Aim of the task -> No pictures go into the copy. Write out exactly the lines below from the one containing "Cubs' Rojas, Mets'" through the one containing "In Defence of Tony Robbins-Style Seminars".

::: Source data

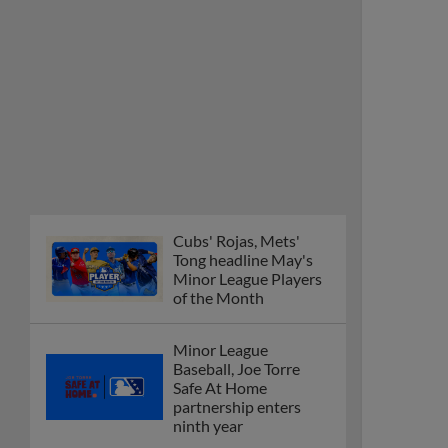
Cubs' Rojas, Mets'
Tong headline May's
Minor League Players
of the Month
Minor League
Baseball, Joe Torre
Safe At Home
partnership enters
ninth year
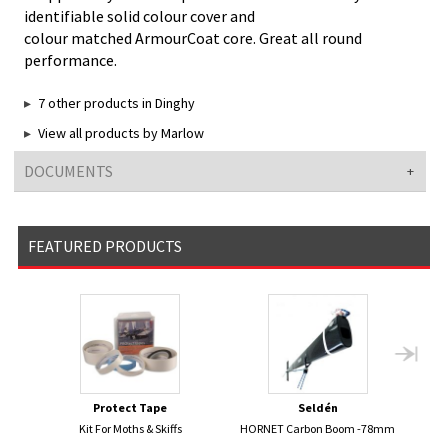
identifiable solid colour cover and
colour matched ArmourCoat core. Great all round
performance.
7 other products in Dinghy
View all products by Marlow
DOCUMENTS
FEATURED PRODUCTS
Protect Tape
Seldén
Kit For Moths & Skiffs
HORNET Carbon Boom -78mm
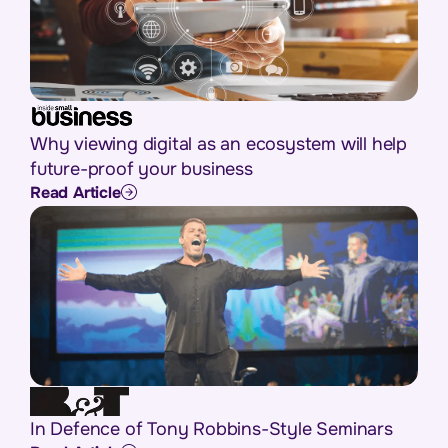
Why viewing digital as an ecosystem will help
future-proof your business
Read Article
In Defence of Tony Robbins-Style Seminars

::::::
::: Source data

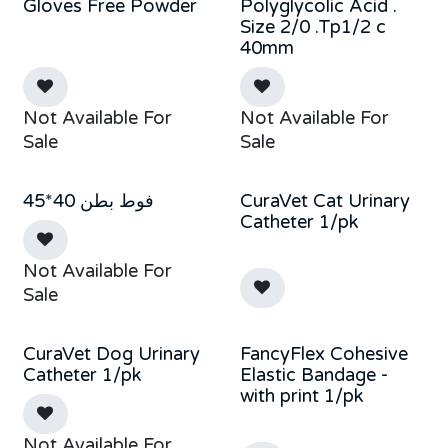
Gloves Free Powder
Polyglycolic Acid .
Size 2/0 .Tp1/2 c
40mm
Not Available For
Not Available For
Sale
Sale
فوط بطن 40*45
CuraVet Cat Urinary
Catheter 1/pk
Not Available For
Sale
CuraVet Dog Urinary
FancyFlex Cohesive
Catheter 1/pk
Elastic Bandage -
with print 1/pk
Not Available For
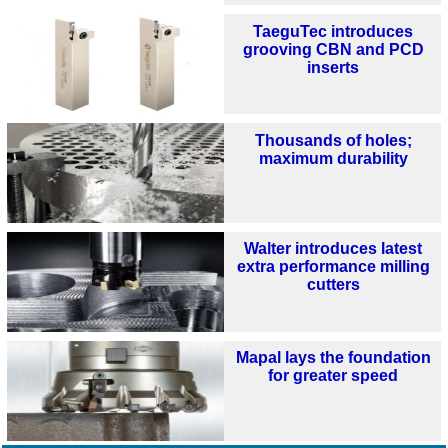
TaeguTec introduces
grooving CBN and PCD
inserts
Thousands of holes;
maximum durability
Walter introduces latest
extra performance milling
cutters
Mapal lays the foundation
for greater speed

::::::

Exercise result ->
Cubs' Rojas, Mets'
Tong headline May's
Minor League Players
of the Month
Minor League
Baseball, Joe Torre
Safe At Home
partnership enters
ninth year
identifiable solid colour cover and
colour matched ArmourCoat core. Great all round
performance.
7 other products in Dinghy
View all products by Marlow
DOCUMENTS
FEATURED PRODUCTS
Protect Tape
Seldén
Kit For Moths & Skiffs
HORNET Carbon Boom -78mm
Why viewing digital as an ecosystem will help
future-proof your business
Read Article
In Defence of Tony Robbins-Style Seminars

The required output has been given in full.